How to create an academic research Conference Poster
Academic posters are widely used within the research community to quickly and clearly provide a visual explanation of research methodology and findings to the viewer.
If you are a working researcher, senior academic, or PhD student at the start of your career, chances are you’ll attend numerous conferences over the course of your working life: hundreds of people wandering around halls look at a range of different large-scale research presentations in poster form.
Why create a poster
When starting to think about creating a poster for your next academic meeting, it’s important to think about why you are doing this. Why consider making a conference poster? Why is this good for you? Conference posters are a chance to initiate a conversation with colleagues at often very crowded meetings: these presentations are therefore a good chance to engage with people and make sure that you are remembered. Perhaps you have conference posters pinned up around your department that colleagues have presented at different times? Perhaps there are some that you think are good and effective and others that you think are less effective?
How to select content for your poster
A good academic conference poster therefore serves a dual purpose: firstly, it’s an effective networking tool and secondly, it is a means to articulately communicate your research. Ask yourself two questions before you start to create your next poster:
- What is the most important/interesting/astounding finding from my research project?
- How can I visually share my research with conference attendees? Should I use charts, graphs, photos, images?
What makes a great poster? Important information should be readable from about 10 feet away. The title should be short and draw interest and the word count of the poster in its entirety should be between 300 and 800 words – i.e. keep the word count down! Most people put far too much text onto their posters. Make sure that your text is clear and to the point, and that your use of bullets, numbering, and headlines make it easy to read. It’s also a great idea to make effective use of graphics, colour, and fonts as well as a consistent and clean layout. Your poster must also include acknowledgments, your name, and institutional affiliation (lots of people forget!).
How to select a design for your poster
In terms of design guidelines, there are a few basic rules to follow.
- In the first place, simple is good: your background should be plain white or a very subtle gradient that is not distracting and your text should be clear and easy to read.
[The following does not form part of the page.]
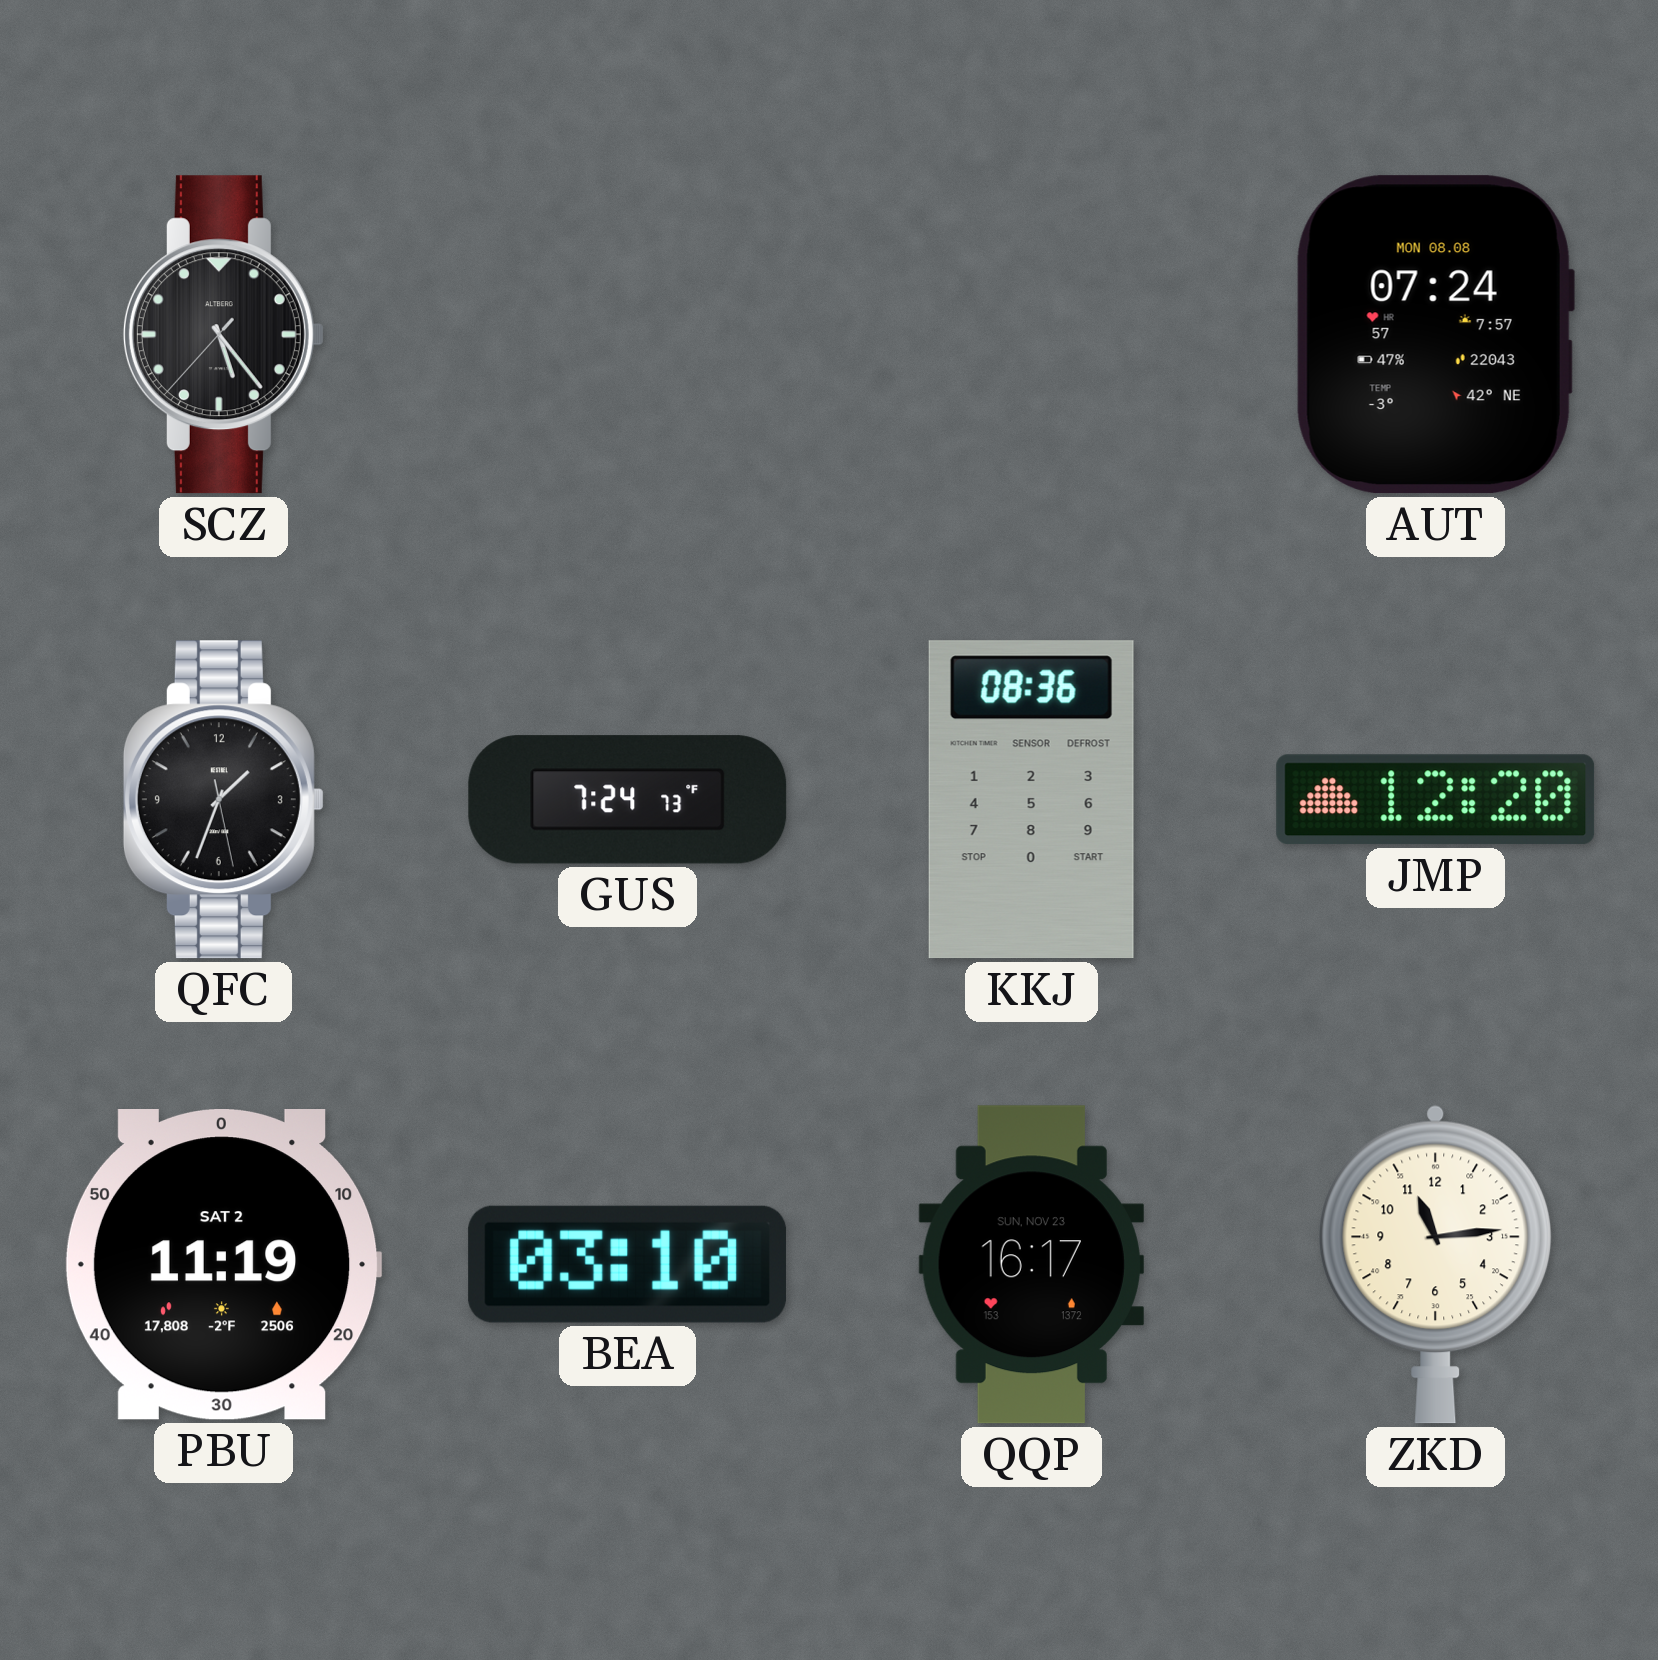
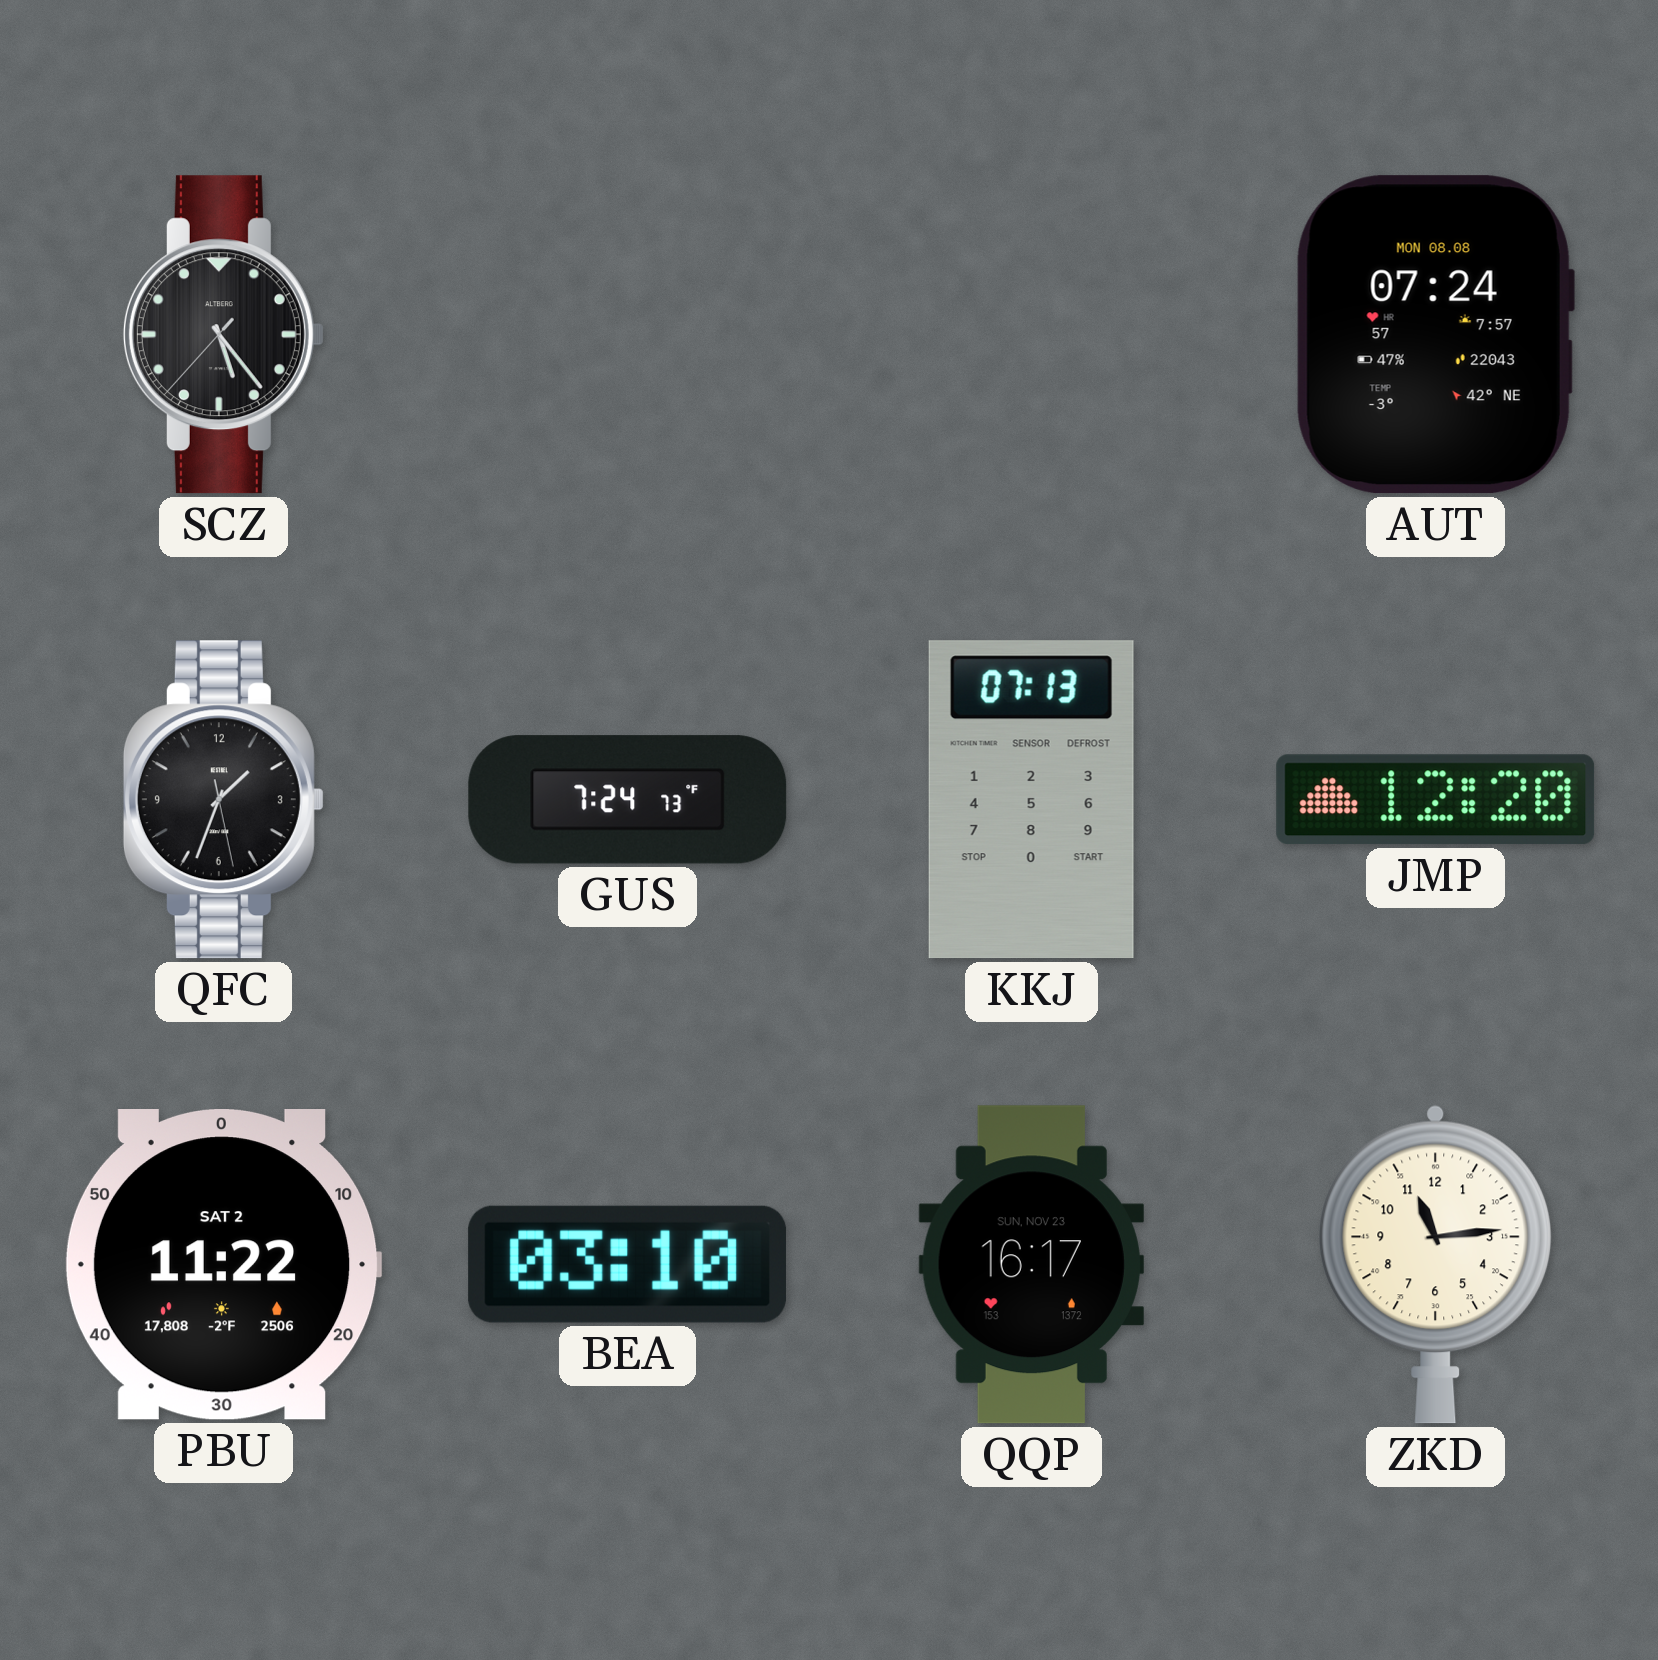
KKJ: 08:36 -> 07:13
PBU: 11:19 -> 11:22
Any charts or graphics should be able to be understood quickly and not include any unnecessary details.
- Make important information stand out.
- Section headings should be obvious and important research should draw attention.
- Also, line things up: try to fit all your text and headings onto a basic grid and align each section with others.
- If you include charts or photos, it looks best to have them equally-sized and distributed evenly.
- Don’t make your posters crowded! A viewer might only spend a minute or two looking at your poster so they need to be immediately able to make sense of your organisation and be able to identify key sections.
In terms of organising information, remember that it’s always easiest to break it down into different sections, like Background, Objectives, Methodology, Results, and Recommendations. A typical poster might have four to eight of these sections laid out in three or four columns. Also remember that posters are read from left-to-right and from top-to-bottom so make sure to lay out your sections so that these can be read in order.
Some key things to think about when putting your poster together
- Do the sections of my poster flow logically? The sections of your poster should be organised and follow the general structure of Introduction -> Data collection -> Conclusions.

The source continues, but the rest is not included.